+++ Extracted records +++

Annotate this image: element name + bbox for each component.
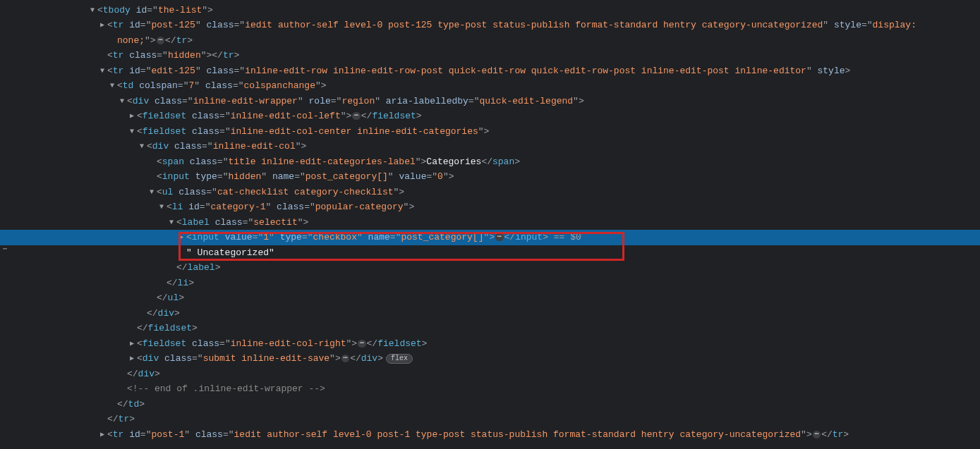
node-content[interactable]: <td colspan="7" class="colspanchange"> <box>117 80 327 91</box>
node-content[interactable]: <tr class="hidden"></tr> <box>107 50 239 61</box>
dom-tree-row[interactable]: ▶</ul> <box>0 290 980 306</box>
dom-tree[interactable]: ▶<thead>⋯</thead>▼<tbody id="the-list">▶… <box>0 0 980 442</box>
node-content[interactable]: <fieldset class="inline-edit-col-center … <box>137 126 489 137</box>
node-content[interactable]: </ul> <box>157 293 184 303</box>
collapse-icon[interactable]: ▼ <box>119 94 126 109</box>
dom-tree-row[interactable]: ▶<span class="title inline-edit-categori… <box>0 154 980 170</box>
dom-tree-row[interactable]: ▶</td> <box>0 397 980 412</box>
expand-icon[interactable]: ▶ <box>99 18 106 33</box>
node-content[interactable]: </tr> <box>107 414 135 424</box>
ellipsis-icon[interactable]: ⋯ <box>341 355 349 362</box>
collapse-icon[interactable]: ▼ <box>138 139 145 154</box>
node-content[interactable]: </li> <box>167 278 194 288</box>
collapse-icon[interactable]: ▼ <box>168 215 175 230</box>
node-content[interactable]: <div class="inline-edit-col"> <box>147 141 306 152</box>
node-content[interactable]: <li id="category-1" class="popular-categ… <box>167 202 414 212</box>
node-content[interactable]: </div> <box>127 369 160 379</box>
node-content[interactable]: <tr id="post-1" class="iedit author-self… <box>107 429 849 440</box>
dom-tree-row[interactable]: ▶<fieldset class="inline-edit-col-right"… <box>0 336 980 352</box>
ellipsis-icon[interactable]: ⋯ <box>495 233 503 241</box>
node-content[interactable]: <span class="title inline-edit-categorie… <box>157 156 520 167</box>
expand-icon[interactable]: ▶ <box>99 427 106 443</box>
dom-tree-row[interactable]: ▶<input value="1" type="checkbox" name="… <box>0 230 980 245</box>
node-content[interactable]: <div class="inline-edit-wrapper" role="r… <box>127 96 584 106</box>
dom-tree-row[interactable]: ▶<tr id="post-125" class="iedit author-s… <box>0 18 980 33</box>
node-content[interactable]: <tbody id="the-list"> <box>97 5 213 16</box>
dom-tree-row[interactable]: ▶</div> <box>0 306 980 321</box>
dom-tree-row[interactable]: ▶</fieldset> <box>0 321 980 336</box>
node-content[interactable]: " Uncategorized" <box>186 247 274 258</box>
ellipsis-icon[interactable]: ⋯ <box>352 112 360 120</box>
expand-icon[interactable]: ▶ <box>128 109 135 124</box>
node-content[interactable]: </td> <box>117 399 145 410</box>
expand-icon[interactable]: ▶ <box>178 230 185 245</box>
ellipsis-icon[interactable]: ⋯ <box>358 340 365 347</box>
layout-badge: flex <box>386 354 413 364</box>
collapse-icon[interactable]: ▼ <box>99 63 106 79</box>
dom-tree-row[interactable]: ▶" Uncategorized" <box>0 245 980 261</box>
node-content[interactable]: <fieldset class="inline-edit-col-right">… <box>137 338 427 349</box>
dom-tree-row[interactable]: ▼<tr id="edit-125" class="inline-edit-ro… <box>0 63 980 79</box>
dom-tree-row[interactable]: ▶<tr class="hidden"></tr> <box>0 48 980 63</box>
dom-tree-row[interactable]: ▶</li> <box>0 276 980 291</box>
node-content[interactable]: <fieldset class="inline-edit-col-left">⋯… <box>137 111 422 121</box>
ellipsis-icon[interactable]: ⋯ <box>157 37 164 44</box>
collapse-icon[interactable]: ▼ <box>148 185 155 200</box>
dom-tree-row[interactable]: ▶<div class="submit inline-edit-save">⋯<… <box>0 351 980 367</box>
collapse-icon[interactable]: ▼ <box>89 3 96 18</box>
dom-tree-row[interactable]: ▶<!-- end of .inline-edit-wrapper --> <box>0 381 980 397</box>
dom-tree-row[interactable]: ▼<div class="inline-edit-col"> <box>0 139 980 154</box>
dom-tree-row[interactable]: ▼<tbody id="the-list"> <box>0 3 980 18</box>
node-content[interactable]: <!-- end of .inline-edit-wrapper --> <box>127 383 325 394</box>
expand-icon[interactable]: ▶ <box>128 351 135 367</box>
dom-tree-row[interactable]: ▼<fieldset class="inline-edit-col-center… <box>0 124 980 140</box>
dom-tree-row[interactable]: ▶<fieldset class="inline-edit-col-left">… <box>0 109 980 124</box>
dom-tree-row[interactable]: ▶</tr> <box>0 412 980 427</box>
dom-tree-row[interactable]: ▼<td colspan="7" class="colspanchange"> <box>0 78 980 94</box>
dom-tree-row[interactable]: ▼<ul class="cat-checklist category-check… <box>0 185 980 200</box>
node-content[interactable]: <input value="1" type="checkbox" name="p… <box>186 232 581 242</box>
collapse-icon[interactable]: ▼ <box>128 124 135 140</box>
dom-tree-row[interactable]: ▶none;">⋯</tr> <box>0 33 980 49</box>
dom-tree-row[interactable]: ▶</label> <box>0 260 980 276</box>
ellipsis-icon[interactable]: ⋯ <box>813 431 821 438</box>
node-content[interactable]: </fieldset> <box>137 323 198 333</box>
node-content[interactable]: </div> <box>147 308 180 319</box>
node-content[interactable]: <tr id="edit-125" class="inline-edit-row… <box>107 66 850 76</box>
dom-tree-row[interactable]: ▶<tr id="post-1" class="iedit author-sel… <box>0 427 980 443</box>
dom-tree-row[interactable]: ▼<label class="selectit"> <box>0 215 980 230</box>
node-content[interactable]: <ul class="cat-checklist category-checkl… <box>157 187 404 197</box>
node-content[interactable]: </label> <box>176 262 220 273</box>
dom-tree-row[interactable]: ▶<input type="hidden" name="post_categor… <box>0 169 980 185</box>
node-content[interactable]: <label class="selectit"> <box>176 217 308 228</box>
dom-tree-row[interactable]: ▼<div class="inline-edit-wrapper" role="… <box>0 94 980 109</box>
collapse-icon[interactable]: ▼ <box>109 78 116 94</box>
expand-icon[interactable]: ▶ <box>128 336 135 352</box>
node-content[interactable]: <div class="submit inline-edit-save">⋯</… <box>137 353 413 364</box>
node-content[interactable]: <input type="hidden" name="post_category… <box>157 171 454 182</box>
dom-tree-row[interactable]: ▶</div> <box>0 367 980 382</box>
gutter-ellipsis-icon: ⋯ <box>3 242 8 257</box>
dom-tree-row[interactable]: ▼<li id="category-1" class="popular-cate… <box>0 199 980 215</box>
collapse-icon[interactable]: ▼ <box>158 199 165 215</box>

+++

◆ **Your goal**: Only lines containing the string "author" belong in the answer; find them in the data above and copy them.

◆ **Problem solution**:
node-content[interactable]: <tr id="post-1" class="iedit author-self… <box>107 429 849 440</box>
dom-tree-row[interactable]: ▶<tr id="post-125" class="iedit author-s… <box>0 18 980 33</box>
dom-tree-row[interactable]: ▶<tr id="post-1" class="iedit author-sel… <box>0 427 980 443</box>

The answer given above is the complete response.